The ick factor of Google+

Dear Google,

I didn’t expect you to become the creepy uncle of the Internet. Sure, you were getting more and more involved in my life, but you seemed to be doing it in a purely disinterested and helpful way…until I signed up for Google+. Even now, I’m willing to give you the benefit of the doubt and attribute your creep factor to an Aspergers-y lack of social graces rather than evil intentions. But let’s look at where you went wrong.

Gmail integration

I understand you need to build up the network to compete with Facebook, but nudging me to “add to my circles” every person I’ve ever contacted since I began using Gmail in 2005 is a bad idea. Couldn’t you have used an algorithm to pull up only the contacts I’ve emailed more than, say, ten times? It’s bad enough to be prompted to add exes and dead people, but you could at least have filtered out the people who responded to my Craigslist ad for a used laptop bag three years ago.

True, this isn’t nearly as bad as when you launched Google Buzz within Gmail and completely freaked everyone out by sharing their contacts. But you still seem a little tone-deaf to how people use email and how they feel about their contact lists. I don’t want a social service that’s so tightly linked to my personal email account.

The circles of strangers

Which leads me to another point. There’s something unpleasant about having complete strangers add me to their circles. I’ve been trying to analyze why this feels more invasive than having a stranger follow me on Twitter, which I don’t mind at all. I know, I know: I can control who sees the things I share, and having someone add me to a circle doesn’t give them access to any additional information about me, but it still feels weird. Maybe it’s because Google+ feels more like Facebook than Twitter, so being “circled” seems like getting a friend request that you can’t ignore or decline. Maybe it’s the Gmail connection: because Google+ is linked to my Gmail account (and, as noted above, email = private, private, private!), I don’t like the idea of strangers connecting to me through Google+. Or maybe the “circle” metaphor is a poor choice (at least for someone like me who’s hyper-sensitive to semantic nuances) – to be circled is to be drawn in, enclosed, circumscribed, encompassed…ACK!

Bad synergy

The Gmail integration in Google+ is an abiding source of discomfort, but the most jarring moments I’ve experienced so far occurred when I was prompted to share content I’d created using other Google-owned services. Yes, I have set up a couple of Blogger blogs and a few Picasa albums over the years, and yes, I suppose they are associated with my Gmail address, but ohmygod why are they suddenly showing up in my Google+ profile? One of them was work-related, one of them was something I was doing for a friend, and most importantly, they are several years old! Google hadn’t even bought Blogger and Picasa yet at the time I started using them. Google, it seems like you’re buying up pieces of my online experience and trying to force me to bundle them all together and give up the anonymity I had previously taken for granted. All I can say is: ugh, bleah, ew.
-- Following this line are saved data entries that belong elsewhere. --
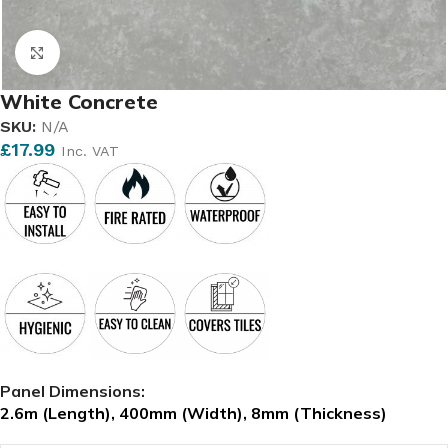
Click to enlarge
White Concrete
SKU:
N/A
£
17.99
Inc. VAT
Panel Dimensions:
2.6m (Length), 400m
m (Width), 8mm (Thickness)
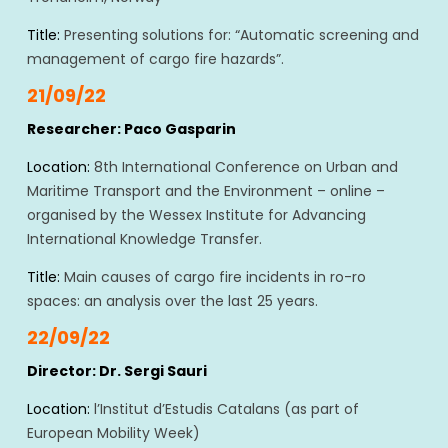
Title:
Presenting solutions for: “Automatic screening and
management of cargo fire hazards”.
21/09/22
Researcher: Paco Gasparin
Location:
8th International Conference on Urban and
Maritime Transport and the Environment – online –
organised by the Wessex Institute for Advancing
International Knowledge Transfer.
Title:
Main causes of cargo fire incidents in ro-ro
spaces: an analysis over the last 25 years.
22/09/22
Director: Dr. Sergi Sauri
Location:
l’Institut d’Estudis Catalans (as part of
European Mobility Week)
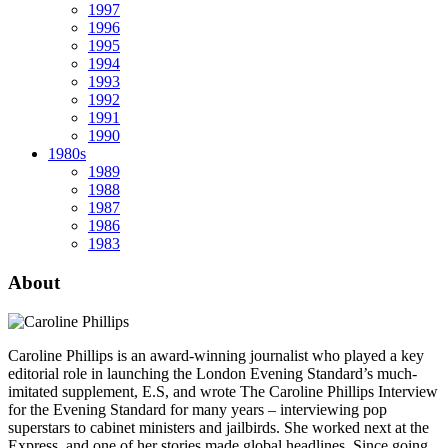
1997
1996
1995
1994
1993
1992
1991
1990
1980s
1989
1988
1987
1986
1983
About
Caroline Phillips is an award-winning journalist who played a key
editorial role in launching the London Evening Standard’s much-
imitated supplement, E.S, and wrote The Caroline Phillips Interview
for the Evening Standard for many years – interviewing pop
superstars to cabinet ministers and jailbirds. She worked next at the
Express, and one of her stories made global headlines. Since going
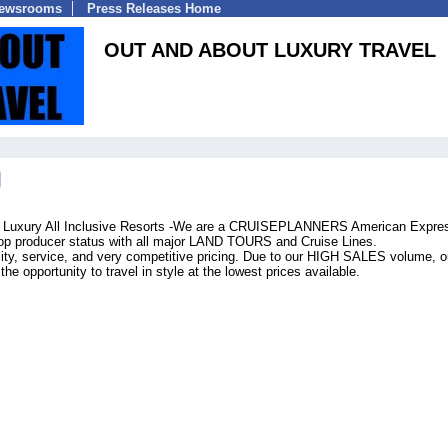
Newsrooms
Press Releases Home
OUT AND ABOUT LUXURY TRAVEL
es Luxury All Inclusive Resorts -We are a CRUISEPLANNERS American Expre
 top producer status with all major LAND TOURS and Cruise Lines.
lity, service, and very competitive pricing. Due to our HIGH SALES volume, o
he opportunity to travel in style at the lowest prices available.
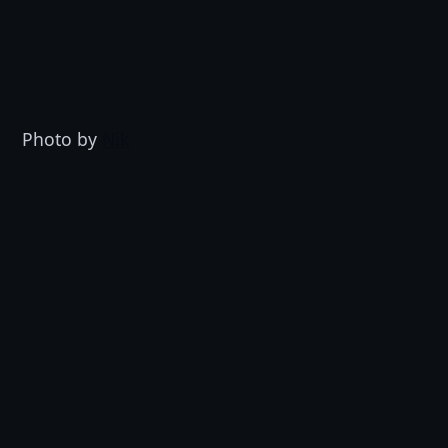
Photo by 
Nik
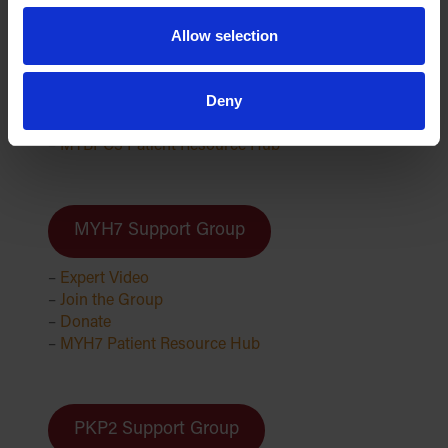
MYBPC3 Support Group
Allow selection
–
Expert Video
Deny
–
Join the Group
–
Donate
–
MYBPC3 Patient Resource Hub
MYH7 Support Group
–
Expert Video
–
Join the Group
–
Donate
–
MYH7 Patient Resource Hub
PKP2 Support Group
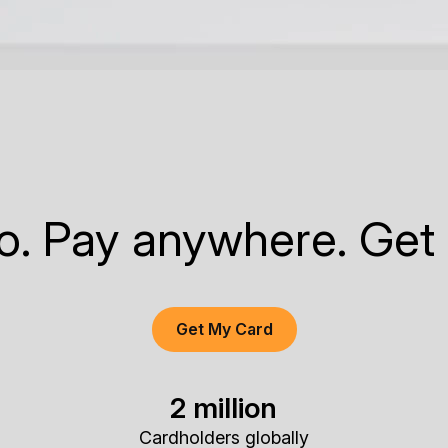
to. Pay anywhere. Get
Get My Card
2 million
Cardholders globally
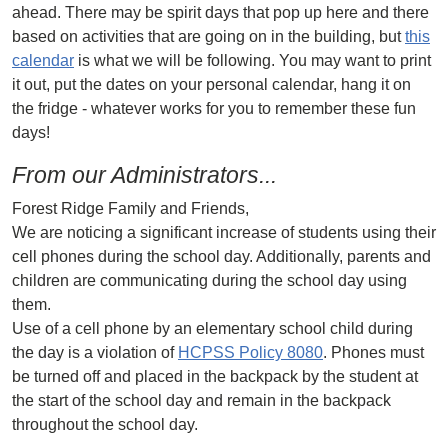
ahead. There may be spirit days that pop up here and there
based on activities that are going on in the building, but
this
calendar
is what we will be following. You may want to print
it out, put the dates on your personal calendar, hang it on
the fridge - whatever works for you to remember these fun
days!
From our Administrators...
Forest Ridge Family and Friends,
We are noticing a significant increase of students using their
cell phones during the school day. Additionally, parents and
children are communicating during the school day using
them.
Use of a cell phone by an elementary school child during
the day is a violation of
HCPSS Policy 8080
. Phones must
be turned off and placed in the backpack by the student at
the start of the school day and remain in the backpack
throughout the school day.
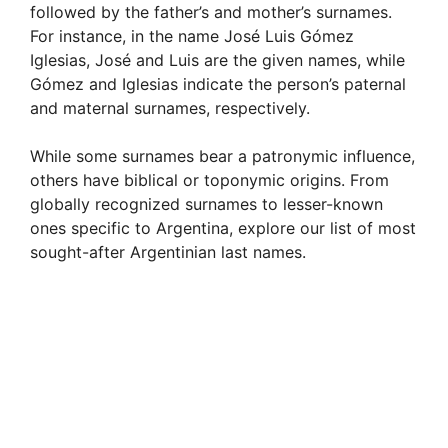
followed by the father’s and mother’s surnames.
For instance, in the name José Luis Gómez
Iglesias, José and Luis are the given names, while
Gómez and Iglesias indicate the person’s paternal
and maternal surnames, respectively.
While some surnames bear a patronymic influence,
others have biblical or toponymic origins. From
globally recognized surnames to lesser-known
ones specific to Argentina, explore our list of most
sought-after Argentinian last names.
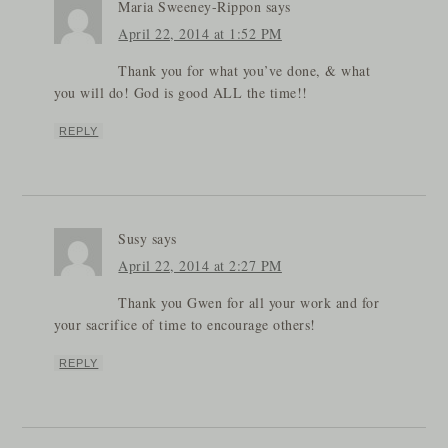
Maria Sweeney-Rippon
says
April 22, 2014 at 1:52 PM
Thank you for what you’ve done, & what
you will do! God is good ALL the time!!
REPLY
Susy
says
April 22, 2014 at 2:27 PM
Thank you Gwen for all your work and for
your sacrifice of time to encourage others!
REPLY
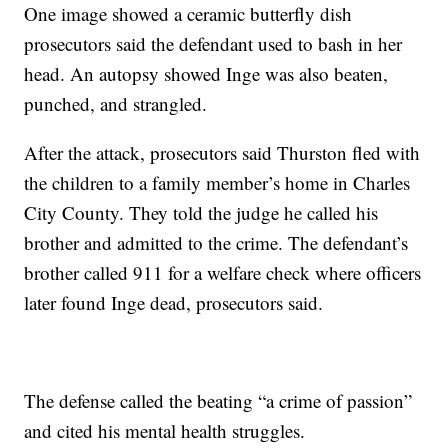
One image showed a ceramic butterfly dish
prosecutors said the defendant used to bash in her
head. An autopsy showed Inge was also beaten,
punched, and strangled.
After the attack, prosecutors said Thurston fled with
the children to a family member’s home in Charles
City County. They told the judge he called his
brother and admitted to the crime. The defendant’s
brother called 911 for a welfare check where officers
later found Inge dead, prosecutors said.
The defense called the beating “a crime of passion”
and cited his mental health struggles.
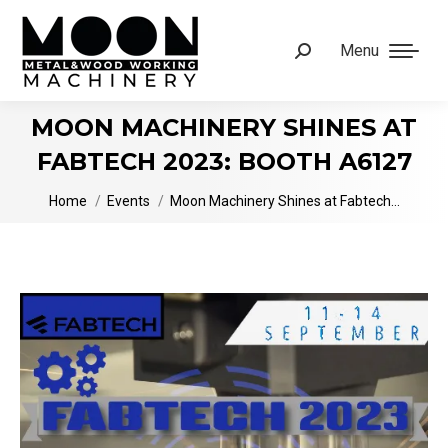
Menu
Search:
MOON MACHINERY SHINES AT
FABTECH 2023: BOOTH A6127
You are here:
Home
Events
Moon Machinery Shines at Fabtech…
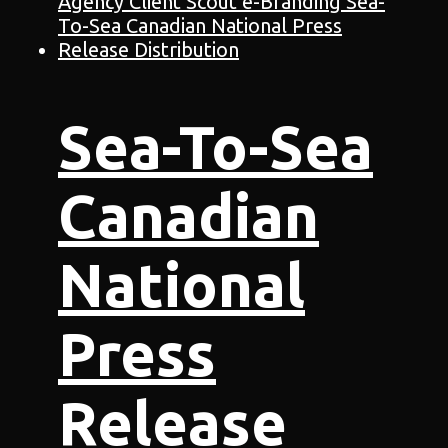
Sea-To-Sea
Canadian
National
Press
Release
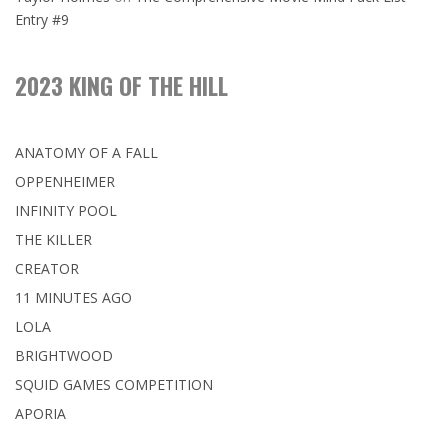
Entry #9
2023 KING OF THE HILL
ANATOMY OF A FALL
OPPENHEIMER
INFINITY POOL
THE KILLER
CREATOR
11 MINUTES AGO
LOLA
BRIGHTWOOD
SQUID GAMES COMPETITION
APORIA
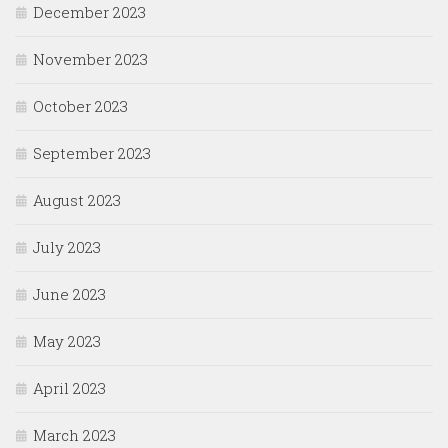
December 2023
November 2023
October 2023
September 2023
August 2023
July 2023
June 2023
May 2023
April 2023
March 2023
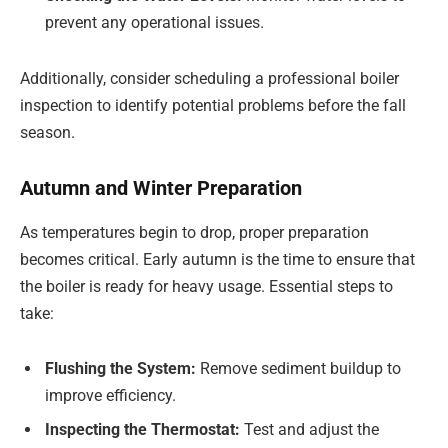
prevent any operational issues.
Additionally, consider scheduling a professional boiler
inspection to identify potential problems before the fall
season.
Autumn and Winter Preparation
As temperatures begin to drop, proper preparation
becomes critical. Early autumn is the time to ensure that
the boiler is ready for heavy usage. Essential steps to
take:
Flushing the System:
Remove sediment buildup to
improve efficiency.
Inspecting the Thermostat:
Test and adjust the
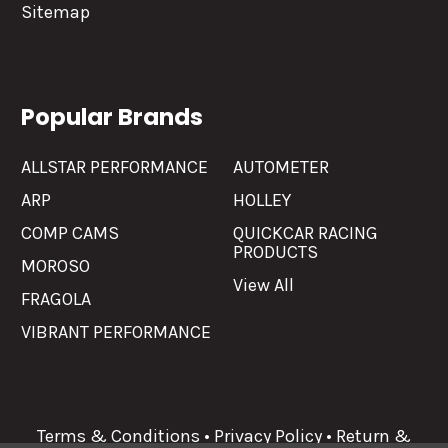
Sitemap
Popular Brands
ALLSTAR PERFORMANCE
AUTOMETER
ARP
HOLLEY
COMP CAMS
QUICKCAR RACING
PRODUCTS
MOROSO
View All
FRAGOLA
VIBRANT PERFORMANCE
Terms & Conditions
•
Privacy Policy
•
Return &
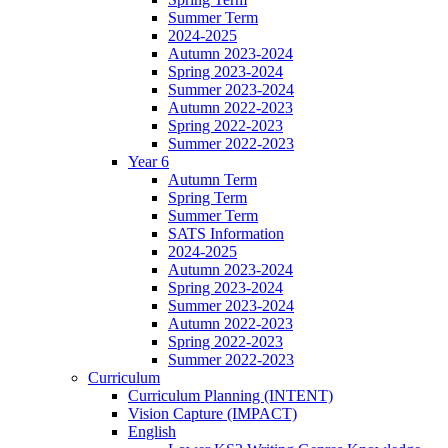
Summer Term
2024-2025
Autumn 2023-2024
Spring 2023-2024
Summer 2023-2024
Autumn 2022-2023
Spring 2022-2023
Summer 2022-2023
Year 6
Autumn Term
Spring Term
Summer Term
SATS Information
2024-2025
Autumn 2023-2024
Spring 2023-2024
Summer 2023-2024
Autumn 2022-2023
Spring 2022-2023
Summer 2022-2023
Curriculum
Curriculum Planning (INTENT)
Vision Capture (IMPACT)
English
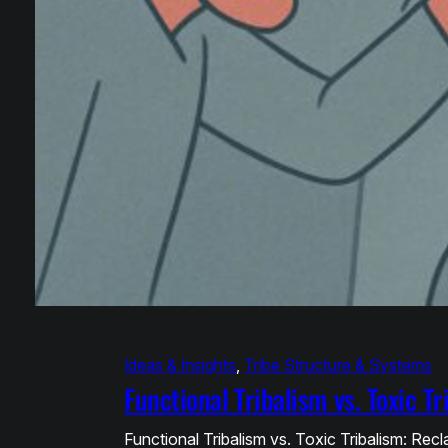
Ideas & Insights
, 
Tribe Structure & Systems
Functional Tribalism vs. Toxic T
Functional Tribalism vs. Toxic Tribalism: Re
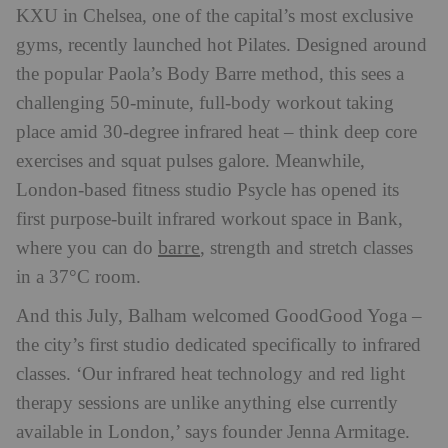
KXU in Chelsea, one of the capital’s most exclusive
gyms, recently launched hot Pilates. Designed around
the popular Paola’s Body Barre method, this sees a
challenging 50-minute, full-body workout taking
place amid 30-degree infrared heat – think deep core
exercises and squat pulses galore. Meanwhile,
London-based fitness studio Psycle has opened its
first purpose-built infrared workout space in Bank,
barre
where you can do
, strength and stretch classes
in a 37°C room.
And this July, Balham welcomed GoodGood Yoga –
the city’s first studio dedicated specifically to infrared
classes. ‘Our infrared heat technology and red light
therapy sessions are unlike anything else currently
available in London,’ says founder Jenna Armitage.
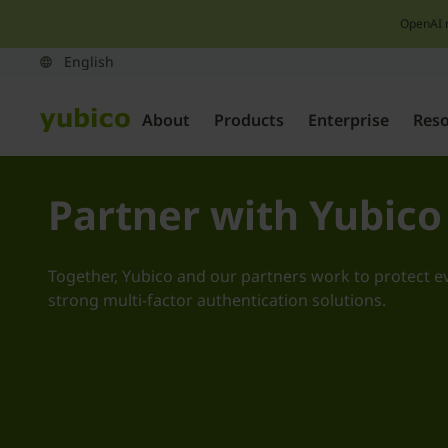
OpenAI 
About
Products
Enterprise
Res
Partner with Yubico
Together, Yubico and our partners work to protect e
strong multi-factor authentication solutions.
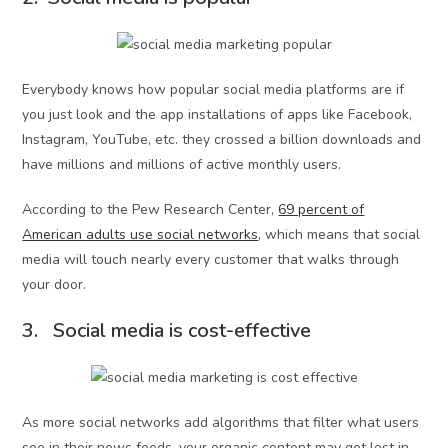
Everybody knows how popular social media platforms are if
you just look and the app installations of apps like Facebook,
Instagram, YouTube, etc. they crossed a billion downloads and
have millions and millions of active monthly users.
According to the Pew Research Center,
69 percent of
American adults use social networks
, which means that social
media will touch nearly every customer that walks through
your door.
3. Social media is cost-effective
As more social networks add algorithms that filter what users
see in their news feeds, your organic content may get lost in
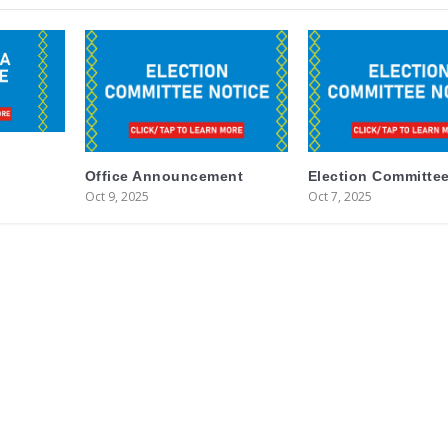
Office Announcement
Election Committee
Oct 9, 2025
Oct 7, 2025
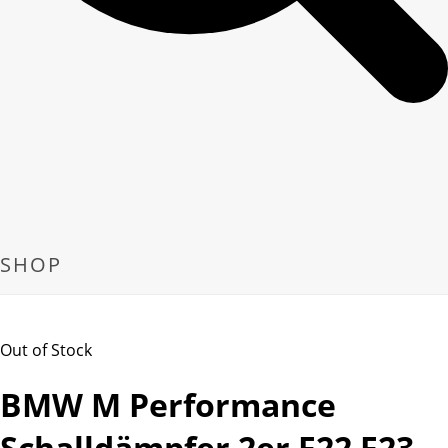
SHOP
Out of Stock
BMW M Performance
Schalldämpfer 2er F22 F23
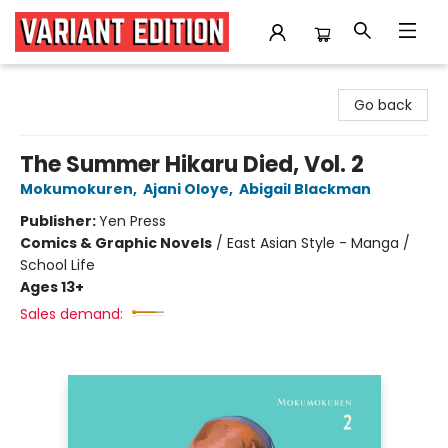
Variant Edition Graphic Novels + Comics
Go back
The Summer Hikaru Died, Vol. 2
Mokumokuren
,
Ajani Oloye
,
Abigail Blackman
Publisher:
Yen Press
Comics & Graphic Novels
/
East Asian Style - Manga /
School Life
Ages 13+
Sales demand:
I haven’t given up my Google+ account yet, but after so many “ick” moments, I can’t say I’m tempted to use it. Maybe I’ll drop off and then re-register with a different Gmail address. But that would only be worthwhile if it looks like Google+ is going to take off – and if other people are feeling as creeped out as I am, that won’t happen any time soon. Google, you need to work on your social skills.